%%

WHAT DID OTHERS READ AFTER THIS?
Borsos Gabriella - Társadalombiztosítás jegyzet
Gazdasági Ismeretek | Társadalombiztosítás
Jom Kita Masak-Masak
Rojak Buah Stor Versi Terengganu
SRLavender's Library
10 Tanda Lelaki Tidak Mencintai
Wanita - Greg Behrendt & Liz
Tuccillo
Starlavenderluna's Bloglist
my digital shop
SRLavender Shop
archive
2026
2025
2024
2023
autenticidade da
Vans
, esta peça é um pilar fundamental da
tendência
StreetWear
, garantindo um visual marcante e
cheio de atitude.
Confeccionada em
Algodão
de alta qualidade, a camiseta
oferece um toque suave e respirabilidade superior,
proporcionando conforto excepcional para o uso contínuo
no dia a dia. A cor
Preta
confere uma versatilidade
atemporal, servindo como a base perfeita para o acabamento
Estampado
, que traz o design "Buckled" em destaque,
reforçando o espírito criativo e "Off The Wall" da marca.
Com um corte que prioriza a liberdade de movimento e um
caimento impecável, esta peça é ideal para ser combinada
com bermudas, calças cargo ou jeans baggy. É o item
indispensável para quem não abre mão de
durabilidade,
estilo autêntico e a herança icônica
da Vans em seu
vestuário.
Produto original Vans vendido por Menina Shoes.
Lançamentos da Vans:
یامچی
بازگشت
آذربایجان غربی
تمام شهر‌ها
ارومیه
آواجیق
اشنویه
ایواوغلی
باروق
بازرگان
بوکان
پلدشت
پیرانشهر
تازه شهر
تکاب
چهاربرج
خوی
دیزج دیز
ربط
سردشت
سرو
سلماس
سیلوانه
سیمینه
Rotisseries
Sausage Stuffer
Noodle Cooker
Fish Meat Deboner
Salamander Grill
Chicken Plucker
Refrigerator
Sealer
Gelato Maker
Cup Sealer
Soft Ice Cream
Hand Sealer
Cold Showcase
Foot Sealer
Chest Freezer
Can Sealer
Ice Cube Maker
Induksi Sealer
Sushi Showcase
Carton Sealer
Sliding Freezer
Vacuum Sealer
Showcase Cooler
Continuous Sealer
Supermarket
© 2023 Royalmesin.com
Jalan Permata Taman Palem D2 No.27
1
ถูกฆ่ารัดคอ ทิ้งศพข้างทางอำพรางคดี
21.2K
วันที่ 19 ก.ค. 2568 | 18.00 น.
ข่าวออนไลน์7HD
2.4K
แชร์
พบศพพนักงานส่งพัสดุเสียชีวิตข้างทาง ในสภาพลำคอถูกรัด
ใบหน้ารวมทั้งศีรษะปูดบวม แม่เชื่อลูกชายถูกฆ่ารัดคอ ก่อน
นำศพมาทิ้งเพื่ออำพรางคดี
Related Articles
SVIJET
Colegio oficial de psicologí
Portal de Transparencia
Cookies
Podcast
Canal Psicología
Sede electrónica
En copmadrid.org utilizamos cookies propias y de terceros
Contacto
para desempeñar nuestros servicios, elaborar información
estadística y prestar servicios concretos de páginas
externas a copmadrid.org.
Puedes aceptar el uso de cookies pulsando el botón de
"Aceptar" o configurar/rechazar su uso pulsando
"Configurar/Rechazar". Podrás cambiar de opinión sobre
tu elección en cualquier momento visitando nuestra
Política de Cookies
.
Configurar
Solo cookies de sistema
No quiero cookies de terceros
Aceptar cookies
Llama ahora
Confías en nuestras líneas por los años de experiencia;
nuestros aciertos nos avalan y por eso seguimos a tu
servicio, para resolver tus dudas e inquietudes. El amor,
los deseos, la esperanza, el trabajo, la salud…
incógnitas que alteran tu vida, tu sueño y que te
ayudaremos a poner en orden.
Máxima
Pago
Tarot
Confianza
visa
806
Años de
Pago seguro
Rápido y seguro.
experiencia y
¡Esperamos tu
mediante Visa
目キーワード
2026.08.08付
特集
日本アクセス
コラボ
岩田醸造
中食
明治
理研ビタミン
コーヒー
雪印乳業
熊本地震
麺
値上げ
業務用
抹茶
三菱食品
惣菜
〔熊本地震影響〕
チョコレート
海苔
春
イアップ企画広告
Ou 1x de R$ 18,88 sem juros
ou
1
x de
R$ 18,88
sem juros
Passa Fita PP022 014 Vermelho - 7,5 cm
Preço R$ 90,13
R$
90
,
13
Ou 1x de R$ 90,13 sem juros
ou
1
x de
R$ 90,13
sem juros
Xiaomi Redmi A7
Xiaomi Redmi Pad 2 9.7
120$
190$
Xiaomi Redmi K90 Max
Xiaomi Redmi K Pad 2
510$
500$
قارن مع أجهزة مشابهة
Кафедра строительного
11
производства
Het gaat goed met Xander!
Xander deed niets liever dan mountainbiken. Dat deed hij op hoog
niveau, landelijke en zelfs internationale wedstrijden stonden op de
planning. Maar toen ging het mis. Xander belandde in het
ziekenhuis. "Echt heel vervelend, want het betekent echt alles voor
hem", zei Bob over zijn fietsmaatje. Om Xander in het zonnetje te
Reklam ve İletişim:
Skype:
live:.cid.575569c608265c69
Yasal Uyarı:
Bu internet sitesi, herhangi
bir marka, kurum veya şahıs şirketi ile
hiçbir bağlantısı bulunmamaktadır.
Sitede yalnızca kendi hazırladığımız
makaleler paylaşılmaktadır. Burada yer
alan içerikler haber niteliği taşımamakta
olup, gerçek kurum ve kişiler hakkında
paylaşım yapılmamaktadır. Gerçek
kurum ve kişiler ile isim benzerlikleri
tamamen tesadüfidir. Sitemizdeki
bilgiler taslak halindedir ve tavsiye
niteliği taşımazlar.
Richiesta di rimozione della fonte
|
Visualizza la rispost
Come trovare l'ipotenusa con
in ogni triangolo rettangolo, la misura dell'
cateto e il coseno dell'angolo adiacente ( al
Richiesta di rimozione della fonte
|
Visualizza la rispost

%%

* **Activity**: In the material, find each line with the word "experiencia" and list it.

* **Response for this exercise**:
Confías en nuestras líneas por los años de experiencia;
experiencia y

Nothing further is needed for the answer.